The quick eye and reaction of several administrators may have saved the lives of hundreds of students and staff on campus.
Minutes after the first lunch bell, a sound of gunfire ignited a sense of panic across campus.
"I'm thinking im going to die, I don't want to die at school," 11th grader Ahanti Cole said.
"My son goes to Murphy and he called and said 'Mom someone is shooting,'" Murphy parent, Yolanda Evans, said.
Murphy High School's principal Joe Toomey said an immediate lockdown protocol was put in place right after an administrator spotted 16-year-old Jonah Neal with a gun.

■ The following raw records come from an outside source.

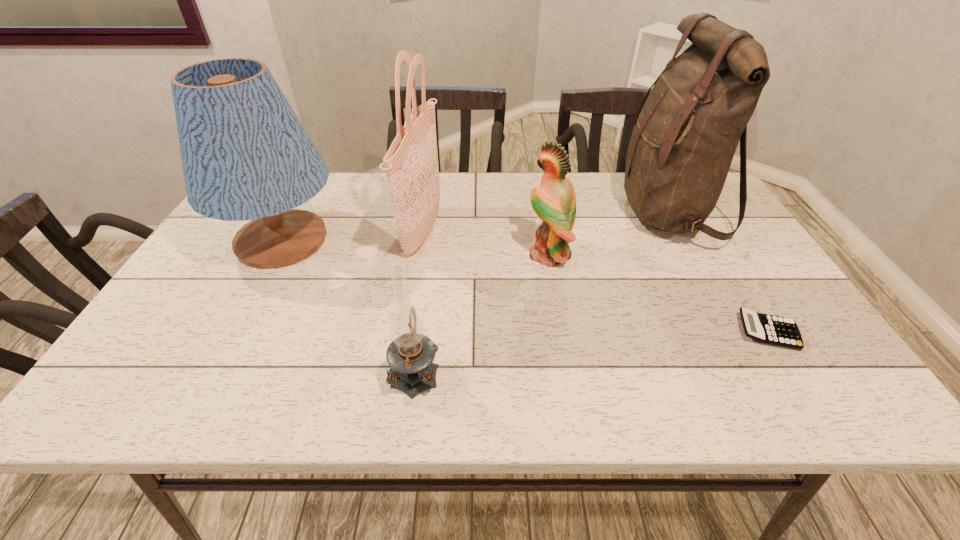 Where is `backpack`? The image size is (960, 540). backpack is located at coordinates (684, 139).

The image size is (960, 540). Identify the location of shopping bag. (411, 164).

Where is `the leftmost object`? This screenshot has height=540, width=960. the leftmost object is located at coordinates (246, 156).

Locate an element on the screen. This screenshot has height=540, width=960. parrot is located at coordinates (554, 201).

Image resolution: width=960 pixels, height=540 pixels. In order to click on oil lamp in this screenshot , I will do `click(410, 355)`.

Where is `the shortest object`? the shortest object is located at coordinates (775, 330).

Identify the location of free space located on the open flap of the backpack. (561, 211).

Locate an element on the screen. vacant point located 0.140m on the open flap of the backpack is located at coordinates (571, 211).

Where is `vacant region located on the open flap of the backpack`? This screenshot has width=960, height=540. vacant region located on the open flap of the backpack is located at coordinates (588, 211).

Find the location of a particular element. vacant space located 0.090m on the left of the shopping bag is located at coordinates (371, 232).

Right away, three administrators initiated a chase to get Neal off campus, but Toomey says the student suddenly came to the back of the school and pulled out his gun.
"He shot five times, I guess to warn us off, but I can't say enough about their quick action and the things they did that kept this from being a problem," Murphy High School's Principal Joe Toomey said.
Toomey says his administrators were quickly able to catch Neal and get him into police custody.
After learning that all students were safe, loved ones say they felt an instant sigh of relief, but this situation still has them feeling uneasy.
"I said I need to come up here and get my brother as soon as possible because i do not want him around that," Murphy Alumni, Timayia Parker, said, adding "Anything could have happened, he could have got hurt."
After learning from their children that everything was okay, several parents told NBC 15 they were overcome with anger.
"I wondered why no one called from the school," Evans said adding, "When I did get to the school they said they notified everyone through Facebook. I don't think that's the proper way to do it."
NBC 15 took parent's concerns straight to Principal Toomey.
"Well that would be a mistake. I can show you records," Toomey said.
Principal Toomey showed us the Facebook post and the recorded audio message sent to all school emergency phone numbers on file. Then, he showed us the spread sheet showing how many parents the audio message reached.
"I had 1,108 parents that answered, 11 came up as busy, 94 people who blocked it, and the message went to 998 machines," Toomey pointed out.
Officials encourage parents to update the school on any new emergency contact numbers so they can keep you in the know.
Additionally, Toomey and Mobile County Public School Superintendennt Martha Peek report that Neal had an issue over the weekend with several other Murphy High School students.
On Monday, the school was alerted of this issue and took steps to resolve the problem then.